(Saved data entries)
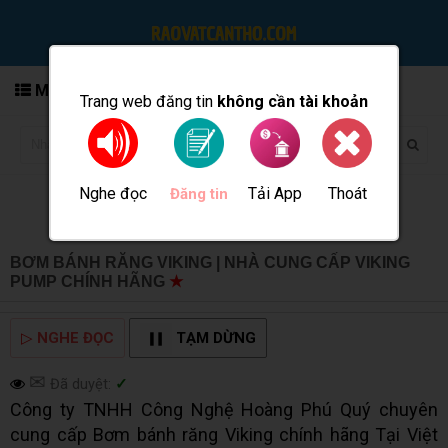
MENU
Trang web đăng tin
không cần tài khoản
Nghe đọc
Tải App
Thoát
Đăng tin
BƠM BÁNH RĂNG VIKING | NHÀ CUNG CẤP VIKING
PUMP CHÍNH HÃNG
★
MUA BÁN TẠI CẦN THƠ INFO
▷
NGHE ĐỌC
TẠM DỪNG
✉
Đã duyệt:
✓
Công ty TNHH Công Nghệ Hoàng Phú Quý chuyên
cung cấp Bơm bánh răng Viking chính hãng Tại Việt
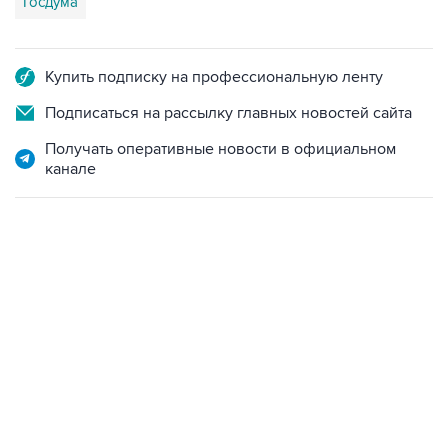
Госдума
Купить подписку на профессиональную ленту
Подписаться на рассылку главных новостей сайта
Получать оперативные новости в официальном
канале
18:40, 6 августа 2026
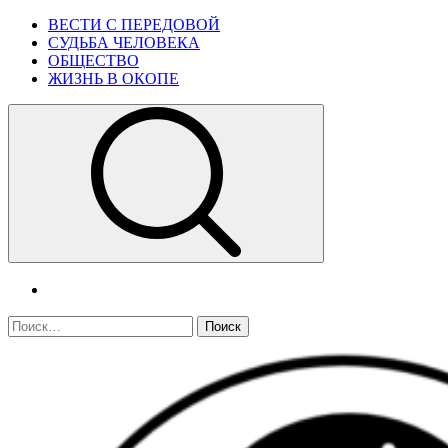
Skip
Primary
ВЕСТИ С ПЕРЕДОВОЙ
to
Menu
СУДЬБА ЧЕЛОВЕКА
content
ОБЩЕСТВО
ЖИЗНЬ В ОКОПЕ
telegram
Найти:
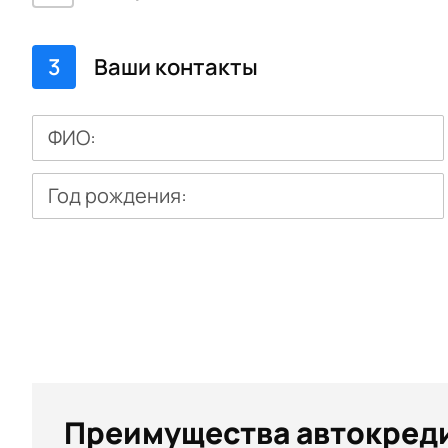
3
Ваши контакты
ФИО:
Год рождения:
Преимущества автокреди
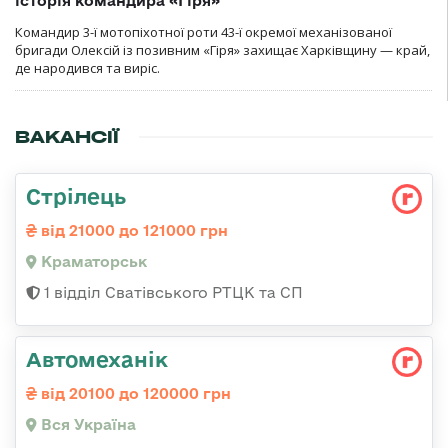
історія командира «Гіря»
Командир 3-ї мотопіхотної роти 43-ї окремої механізованої
бригади Олексій із позивним «Гіря» захищає Харківщину — край,
де народився та виріс.
ВАКАНСІЇ
Стрілець
від 21000 до 121000 грн
Краматорськ
1 відділ Сватівського РТЦК та СП
Автомеханік
від 20100 до 120000 грн
Вся Україна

• _WHAT IS EXPECTED_: Would you copy out all the data exactly, without the images?

• _RESULT_:
MENU
Trang web đăng tin
không cần tài khoản
Nghe đọc
Tải App
Thoát
Đăng tin
BƠM BÁNH RĂNG VIKING | NHÀ CUNG CẤP VIKING
PUMP CHÍNH HÃNG
★
MUA BÁN TẠI CẦN THƠ INFO
▷
NGHE ĐỌC
TẠM DỪNG
✉
Đã duyệt:
✓
Công ty TNHH Công Nghệ Hoàng Phú Quý chuyên
cung cấp Bơm bánh răng Viking chính hãng Tại Việt
Госдума
Купить подписку на профессиональную ленту
Подписаться на рассылку главных новостей сайта
Получать оперативные новости в официальном
канале
18:40, 6 августа 2026
Skip
Primary
ВЕСТИ С ПЕРЕДОВОЙ
to
Menu
СУДЬБА ЧЕЛОВЕКА
content
ОБЩЕСТВО
ЖИЗНЬ В ОКОПЕ
telegram
Найти:
3
Ваши контакты
ФИО:
Год рождения:
Преимущества автокреди
історія командира «Гіря»
Командир 3-ї мотопіхотної роти 43-ї окремої механізованої
бригади Олексій із позивним «Гіря» захищає Харківщину — край,
де народився та виріс.
ВАКАНСІЇ
Стрілець
від 21000 до 121000 грн
Краматорськ
1 відділ Сватівського РТЦК та СП
Автомеханік
від 20100 до 120000 грн
Вся Україна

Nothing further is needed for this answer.